My facebook feed is full of politics, but you would barely know that Canada is in campaign mode. A number of Colombian community leaders are running for local political office. Gabriel Pulido, a community leader from Mampujan, is running for mayor of Maria la Baja. Jorge Montes is in the race for council in El Carmen de Bolivar. Others from places I know, and places I don’t, are throwing their sombrero vueltiaos into the ring.
For most of Colombia’s history, there has been little space for formal politics as a way of working towards positive change. Elections are bought and sold. The governance system itself encourages political favours and buybacks. Promises are easier made than kept.

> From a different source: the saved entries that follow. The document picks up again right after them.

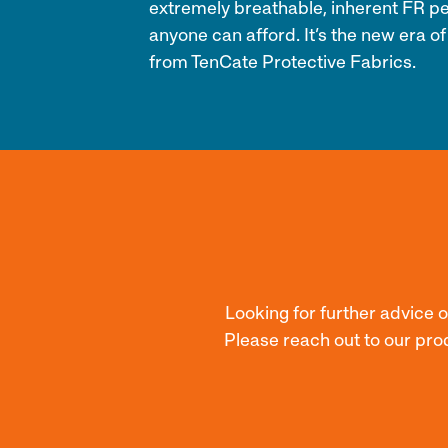
extremely breathable, inherent FR p
anyone can afford. It’s the new era of
from TenCate Protective Fabrics.
Looking for further advice 
Please reach out to our pro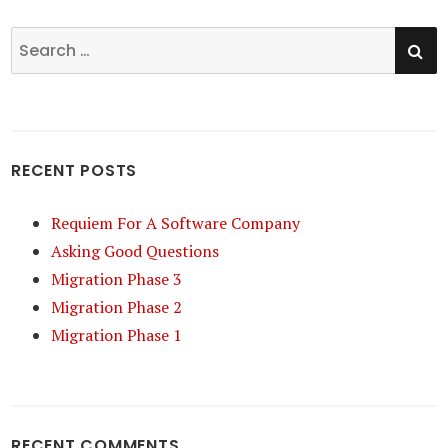
SE
Search
for:
RECENT POSTS
Requiem For A Software Company
Asking Good Questions
Migration Phase 3
Migration Phase 2
Migration Phase 1
RECENT COMMENTS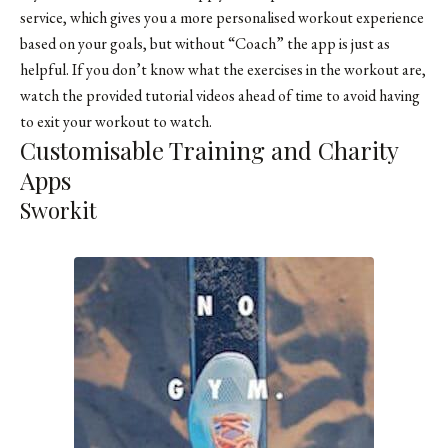
service, which gives you a more personalised workout experience
based on your goals, but without “Coach” the app is just as
helpful. If you don’t know what the exercises in the workout are,
watch the provided tutorial videos ahead of time to avoid having
to exit your workout to watch.
Customisable Training and Charity
Apps
Sworkit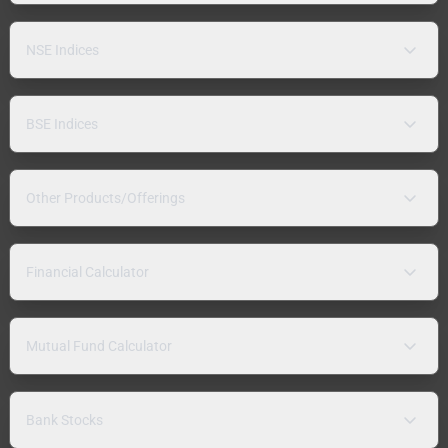
NSE Indices
BSE Indices
Other Products/Offerings
Financial Calculator
Mutual Fund Calculator
Bank Stocks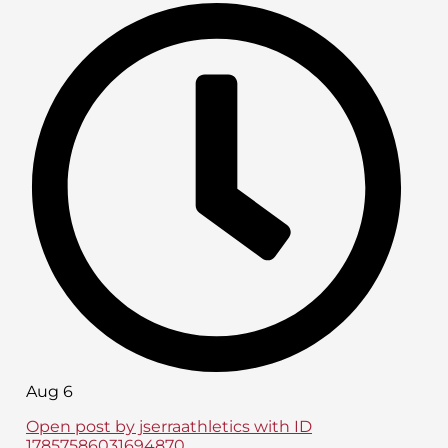
Aug 6
Open post by jserraathletics with ID
17857586031694870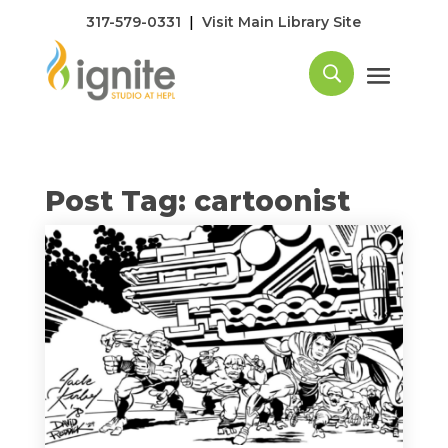
|
317-579-0331
Visit Main Library Site
Post Tag: cartoonist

One of the roots of the armed conflict is political exclusion; the only way that seemed possible to have a say in the future as a non-member of the oligarchy was armed struggle.
From the assassination of presidential hopeful Jorge Eliecer Gaitan in 1948 to a recent killing of mayoral candidate Karina Garcia in Cauca, the decision to participate in politics is a way to choose nonviolence while also confronting the very real risk of violence.
It is exciting and a bit terrifying to watch Gabriel’s campaign grow on facebook. Gabriel himself is a victim of forced displacement. He was only a young man when he rose to leadership by advocating for his community when the members of Mampujan fled to Maria la Baja in the early morning of March 11th, 2000. Gabriel was part of the team of leaders who forced the state to implement reparations when I lived in the community. Almost twenty years after displacement, he is now running on a promise to transform the rest of the municipality.
I don’t know what type of mayor Gabriel will be if elected. I do know that his story can’t be separated from communities and organizations that take conflict and transform it into action for change. Often, there is no other option. When the leaders of Mampujan demanded their reparations by leading the community along the highway to Cartagena, they were also saying that without these changes, their children would have no access to basic services. They do not take actions because they feel like change is possible; they take actions because they must make change possible.
MCC’s advocacy network recently met for three days to take about strategic planning. We drew our theories of change, arrows flying across newsprint. We discussed measuring success, stakeholders and systems thinking. Underneath the planning language, we were really talking about hope.
It is a practice of hope to be strategic about seeking change. To be clear eyed about the challenges and the complexity, yet to look for points of connection. Hope is not pretending that everything will be okay, but it is acting like we believe we can make a difference.
There are days that I cry at my desk. Top FARC leaders are re-arming and I am terrified for the people I love. Climate crisis looms. My tax dollars shut borders and kill indigenous children.
If there is one thing I learned in Colombia, it is that hope is not a feeling. Hope is not a wish. Hope is a muscle we exercise. I do not get up in the morning and go to work because I feel hopeful. I get up in the morning and go to work and that is hopeful.
Paradoxically, that engagement often allows me to feel hope. The more we practice those muscles of hope, the more we come to believe that our actions, as communities together, do actually make a difference. A friend recently shared this John O’Donohue passage with me: “When you give in to helplessness, you collude with despair and add to it. When you take back your power and choose to see possibilities for healing and transformation, your creativity awakens and flows to be come an active force of renewal and encouragement in the world. In this way, even in our own hidden life, you can become a powerful agent of transformation in a broken, darkened world. There is a huge force that opens when intention focuses and directs itself toward transformation.”
Here in Canada, we are also approaching an election. I’m voting for transformation. But as Colombian community leaders would remind us, a vote is just one action in the practice of hope. The decision to view each day as a chance to join with others across the world in creating change is even more transformative. There is no other choice.